Normalerweise testen Forscher einen Impfstoff, indem einer Kontrollgruppe von Freiwilligen ein Placebo verabreicht wird. Sie werden dann mit denjenigen verglichen, die das richtige Medikament bekommen haben. In einer Situation, in der eine tödliche Krankheit Städte und Dörfer heimsucht, erscheint dies jedoch undenkbar. Den Menschen in der Kontrollgruppe den Wirkstoff vorzuenthalten, erscheine ethisch nicht wirklich vertretbar, sagt Hill. Vor allem, wenn es hinreichende Hinweise gibt, dass die Impfung erfolgreich sein könne.
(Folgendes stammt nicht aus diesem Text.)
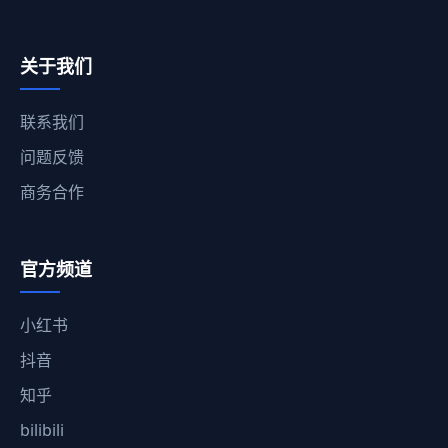
关于我们
联系我们
问题反馈
商务合作
官方频道
小红书
抖音
知乎
bilibili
Medikament reicht nicht für alle

Der Oxforder Infektionsexperte Jeremy Farrar gibt zu bedenken, dass sich durch die begrenzten Vorräte ohnehin natürliche Kontrollgruppen ergäben. Forscher müssten zwangsläufig Gruppen mit und ohne Impfstoff miteinander vergleichen. Denn: Glaxo kann bis Ende des Jahres vermutlich nur rund 10.000 Impfdosen zur Verfügung stellen, Kanada hat bereits der WHO 800 Dosen eines Impfstoffs von NewLink zur Verfügung gestellt, am Ende dürften es maximal 1.500 sein.

Als Lösung zeichnet sich unter Wissenschaftlern daher ab, dass die ersten Dosen an Gesundheitshelfer gehen, die an vorderster Front ihr Leben riskieren. Sie sollen dann auf jeden Fall weiter alle notwendigen Schutzvorkehrungen treffen. Um dennoch etwas über die Wirksamkeit des Präparats zu erfahren, muss die Infektionsrate unter den Geimpften mit der von nicht-geimpftem medizinischen Personal verglichen werden. Die Arbeitsbedingungen beider Gruppen müssen allerdings vergleichbar sein.

Auch der Londoner Mikrobiologe Peter Piot, der das Virus im Jahr 1976 mitentdeckt hat, betont, die sonst übliche jahrelange Testphase sei keine Option. "Es kann sein, dass wir ohne einen Impfstoff diese Epidemie nicht wirklich stoppen können."